* _EXERCISE OBJECTIVE_:
Type out the entries again, keeping every word unchanged.

* _EXTRACTED ENTRIES_:
-=-=-=-=-

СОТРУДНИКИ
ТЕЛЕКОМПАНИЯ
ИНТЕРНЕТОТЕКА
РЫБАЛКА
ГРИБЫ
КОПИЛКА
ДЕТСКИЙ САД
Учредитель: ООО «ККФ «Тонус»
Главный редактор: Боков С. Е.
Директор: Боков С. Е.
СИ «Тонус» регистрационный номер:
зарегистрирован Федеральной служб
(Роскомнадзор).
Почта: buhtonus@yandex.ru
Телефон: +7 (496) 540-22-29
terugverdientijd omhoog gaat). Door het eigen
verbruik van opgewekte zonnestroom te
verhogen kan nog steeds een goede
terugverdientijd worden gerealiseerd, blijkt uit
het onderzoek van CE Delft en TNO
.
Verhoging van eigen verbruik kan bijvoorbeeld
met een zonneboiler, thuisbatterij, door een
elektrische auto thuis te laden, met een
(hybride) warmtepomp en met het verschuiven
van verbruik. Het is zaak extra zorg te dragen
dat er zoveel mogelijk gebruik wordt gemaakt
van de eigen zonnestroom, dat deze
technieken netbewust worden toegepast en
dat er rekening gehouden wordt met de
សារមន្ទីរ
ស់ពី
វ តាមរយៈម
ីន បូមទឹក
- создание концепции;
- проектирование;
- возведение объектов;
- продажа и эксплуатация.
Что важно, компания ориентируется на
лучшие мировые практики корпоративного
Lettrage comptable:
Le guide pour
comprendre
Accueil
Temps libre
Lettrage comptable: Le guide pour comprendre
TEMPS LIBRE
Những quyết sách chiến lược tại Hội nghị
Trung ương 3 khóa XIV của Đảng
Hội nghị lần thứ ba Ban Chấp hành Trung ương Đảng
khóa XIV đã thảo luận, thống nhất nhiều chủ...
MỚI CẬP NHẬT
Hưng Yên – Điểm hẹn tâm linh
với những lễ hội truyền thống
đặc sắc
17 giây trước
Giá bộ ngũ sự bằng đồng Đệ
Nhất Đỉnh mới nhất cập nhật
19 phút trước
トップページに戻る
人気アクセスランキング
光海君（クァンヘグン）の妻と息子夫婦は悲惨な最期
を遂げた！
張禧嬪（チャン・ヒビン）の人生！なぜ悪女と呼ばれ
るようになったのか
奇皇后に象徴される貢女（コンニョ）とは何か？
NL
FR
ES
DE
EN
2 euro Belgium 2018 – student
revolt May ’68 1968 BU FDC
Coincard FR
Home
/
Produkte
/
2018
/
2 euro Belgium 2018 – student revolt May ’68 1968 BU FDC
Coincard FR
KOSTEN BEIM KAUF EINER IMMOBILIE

-=-=-=-=-

* _YOUR RESPONSE_:
СОТРУДНИКИ
ТЕЛЕКОМПАНИЯ
ИНТЕРНЕТОТЕКА
РЫБАЛКА
ГРИБЫ
КОПИЛКА
ДЕТСКИЙ САД
Учредитель: ООО «ККФ «Тонус»
Главный редактор: Боков С. Е.
Директор: Боков С. Е.
СИ «Тонус» регистрационный номер:
зарегистрирован Федеральной служб
(Роскомнадзор).
Почта: buhtonus@yandex.ru
Телефон: +7 (496) 540-22-29
terugverdientijd omhoog gaat). Door het eigen
verbruik van opgewekte zonnestroom te
verhogen kan nog steeds een goede
terugverdientijd worden gerealiseerd, blijkt uit
het onderzoek van CE Delft en TNO
.
Verhoging van eigen verbruik kan bijvoorbeeld
met een zonneboiler, thuisbatterij, door een
elektrische auto thuis te laden, met een
(hybride) warmtepomp en met het verschuiven
van verbruik. Het is zaak extra zorg te dragen
dat er zoveel mogelijk gebruik wordt gemaakt
van de eigen zonnestroom, dat deze
technieken netbewust worden toegepast en
dat er rekening gehouden wordt met de
សារមន្ទីរ
ស់ពី
វ តាមរយៈម
ីន បូមទឹក
- создание концепции;
- проектирование;
- возведение объектов;
- продажа и эксплуатация.
Что важно, компания ориентируется на
лучшие мировые практики корпоративного
Lettrage comptable:
Le guide pour
comprendre
Accueil
Temps libre
Lettrage comptable: Le guide pour comprendre
TEMPS LIBRE
Những quyết sách chiến lược tại Hội nghị
Trung ương 3 khóa XIV của Đảng
Hội nghị lần thứ ba Ban Chấp hành Trung ương Đảng
khóa XIV đã thảo luận, thống nhất nhiều chủ...
MỚI CẬP NHẬT
Hưng Yên – Điểm hẹn tâm linh
với những lễ hội truyền thống
đặc sắc
17 giây trước
Giá bộ ngũ sự bằng đồng Đệ
Nhất Đỉnh mới nhất cập nhật
19 phút trước
トップページに戻る
人気アクセスランキング
光海君（クァンヘグン）の妻と息子夫婦は悲惨な最期
を遂げた！
張禧嬪（チャン・ヒビン）の人生！なぜ悪女と呼ばれ
るようになったのか
奇皇后に象徴される貢女（コンニョ）とは何か？
NL
FR
ES
DE
EN
2 euro Belgium 2018 – student
revolt May ’68 1968 BU FDC
Coincard FR
Home
/
Produkte
/
2018
/
2 euro Belgium 2018 – student revolt May ’68 1968 BU FDC
Coincard FR
KOSTEN BEIM KAUF EINER IMMOBILIE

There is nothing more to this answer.